**EXERCISE**
Pictures stay out of the copy. Transcribe exactly the lines from the line with "Is xfinity woke?" through the final line of the records.

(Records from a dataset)
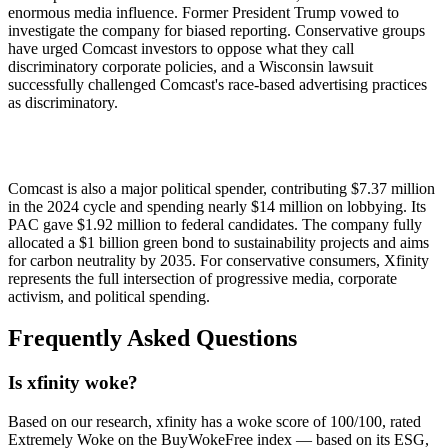
enormous media influence. Former President Trump vowed to
investigate the company for biased reporting. Conservative groups
have urged Comcast investors to oppose what they call
discriminatory corporate policies, and a Wisconsin lawsuit
successfully challenged Comcast's race-based advertising practices
as discriminatory.
Comcast is also a major political spender, contributing $7.37 million
in the 2024 cycle and spending nearly $14 million on lobbying. Its
PAC gave $1.92 million to federal candidates. The company fully
allocated a $1 billion green bond to sustainability projects and aims
for carbon neutrality by 2035. For conservative consumers, Xfinity
represents the full intersection of progressive media, corporate
activism, and political spending.
Frequently Asked Questions
Is xfinity woke?
Based on our research, xfinity has a woke score of 100/100, rated
Extremely Woke on the BuyWokeFree index — based on its ESG,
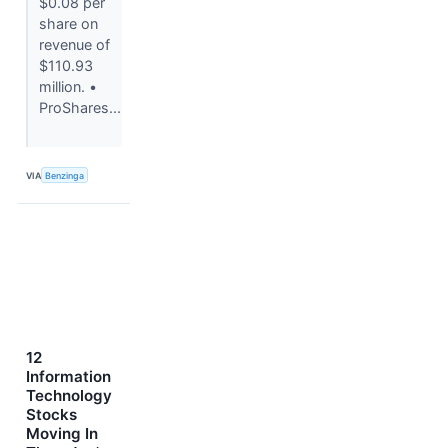
$0.08 per
share on
revenue of
$110.93
million. •
ProShares...
VIA
Benzinga
12
Information
Technology
Stocks
Moving In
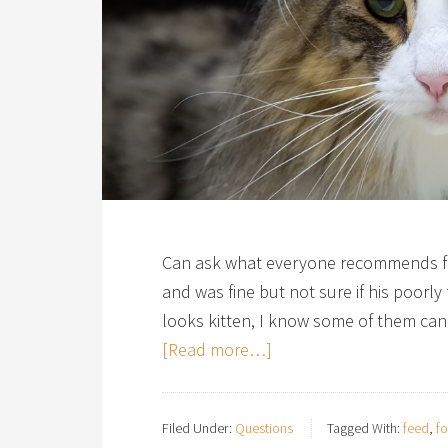
Can ask what everyone recommends fee
and was fine but not sure if his poorly t
looks kitten, I know some of them ca
[Read more…]
Filed Under:
Questions
Tagged With:
feed
,
f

**ANSWER**
Is xfinity woke?
Based on our research, xfinity has a woke score of 100/100, rated
Extremely Woke on the BuyWokeFree index — based on its ESG,
$0.08 per
share on
revenue of
$110.93
million. •
ProShares...
VIA
Benzinga
12
Information
Technology
Stocks
Moving In
Can ask what everyone recommends fee
and was fine but not sure if his poorly t
looks kitten, I know some of them ca
[Read more…]
Filed Under:
Questions
Tagged With:
feed
,
f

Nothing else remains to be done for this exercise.